## LISTED ENTRIES
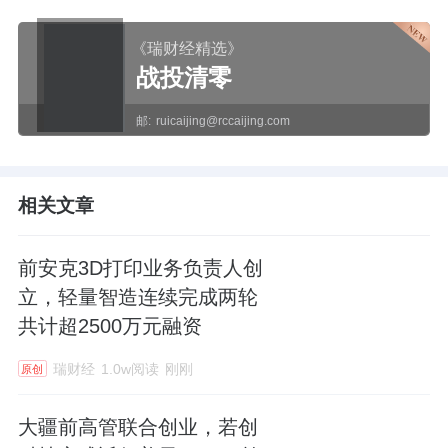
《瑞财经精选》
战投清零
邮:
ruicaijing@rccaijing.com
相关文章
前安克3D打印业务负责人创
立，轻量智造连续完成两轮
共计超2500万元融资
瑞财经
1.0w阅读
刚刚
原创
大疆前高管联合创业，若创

## TO DO
Reproduce the material word for word. Skip every picture it holds.

## REPLY
《瑞财经精选》
战投清零
邮:
ruicaijing@rccaijing.com
相关文章
前安克3D打印业务负责人创
立，轻量智造连续完成两轮
共计超2500万元融资
瑞财经
1.0w阅读
刚刚
原创
大疆前高管联合创业，若创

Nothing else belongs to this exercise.